CRAY Y-MP EL Performance Utilities, QUB

The Queen's University of Belfast

Parallel Computer Centre

[Next] [Previous] [Top]

Performance Utilities

`An Overview of the cf77 compiling system'

FPP dependence analyser
- analyses and transforms source code to maximise use of hardware eg enhances vectorization, automatically detects and exploits parallelism
FMP autotasking translation phase
- translates Autotasking directives for cft77
CFT77 actual compiler
- compiles Fortran source code into relocatable object code
SEGLDR
- converts relocatable object code into an executable binary file

Compiler Commands

syntax: - cf77 [options] sourcefile.f

options - specify the invocation of various components

cf77 -Z invokes the preprocessor and the mid processor in the following ways:

-Zp - invokes both fpp and fmp

-Zc - bypasses both fpp and fmp (default option)

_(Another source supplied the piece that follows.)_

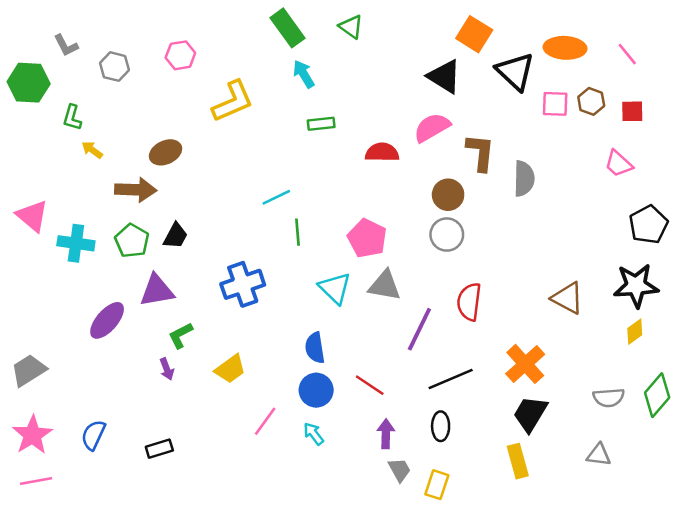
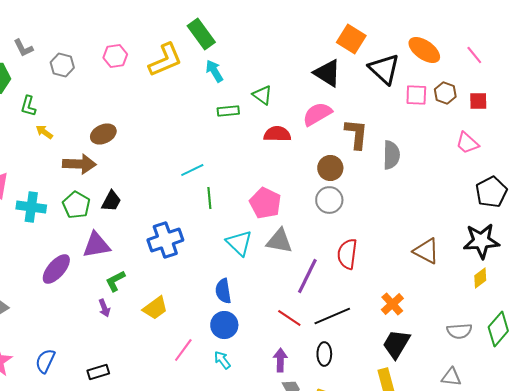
green triangle: (351, 27) -> (262, 95), moved
orange ellipse: (565, 48) -> (424, 50), turned 32
yellow L-shape: (233, 101) -> (165, 60), moved
orange cross: (525, 364) -> (392, 304), size x0.7
red line: (370, 385) -> (289, 318), moved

-Zv - all phases except fmp

-Zu - all phases except fpp

Example sequence of events invoked by the following command:

cf77 -Zp prog.f -

fpp prog.f > prog.m

fmp prog.m > prog.j

cft77 prog.j

rm prog.m prog.j

segldr prog.o

rm prog.o

Whole system cf77 command

cf77 -Zp -Wd"fpp options" -Wu"fmp options" -Wf"cft77 options" prog.f

cf77 -Zp -o prog compiling system options

-Wd"-ei" dependency analyser options

-Wu"-x" translator options

-Wf"-em" compiler options

-Wl"-i dirs" loader options

file.f file1.f input filenames

Files within the compiling system

*.f = source

*.l = listing

*.s = CAL ie Cray Assembly Language

*.o = compiled code

*.m = code containing Autotasking/microtasking directives

*.j = Fortran code previously processed by fmp

*.a = library files

*.F = code to be processed by Generic preprocessor GPP

Compiler features

INLINING - Inline code expansion
- Explicit or automatic.
- Subprogram is incorporated (within the resulting binary program) into the calling program unit where the call occurred.
- Eliminates the calling overhead and allows vectorization of loops which would otherwise be prevented from vectorizing due to the external call.
- A problem with inlining is that it may cause an unacceptable increase in the size of the program.
CROSS-COMPILING
- This is compiling a program on one system to execute on another.
- The target system is specified by cpu and hdw arguments either on the complier line (using -C) or directly to the operating system (using the TARGET environment variable).

Compiler directives

Compiler directives within source code
- specify actions to be performed by the compiler - they are not Fortran code
Categories of compiler directives
- vectorization control, scalar optimization control, istable output control, localised use of features specified by command line options and storage specifications.
FPP and FMP generated directives
- used by the compiler beginning with CDIR@ whereas the user may use CDIR$.
Directives in the source program
- apply only to the program unit in which they appear
- directives used on the command line apply to the entire compilation. Generally the CDIR$ directives for features override the command-line option for the same feature.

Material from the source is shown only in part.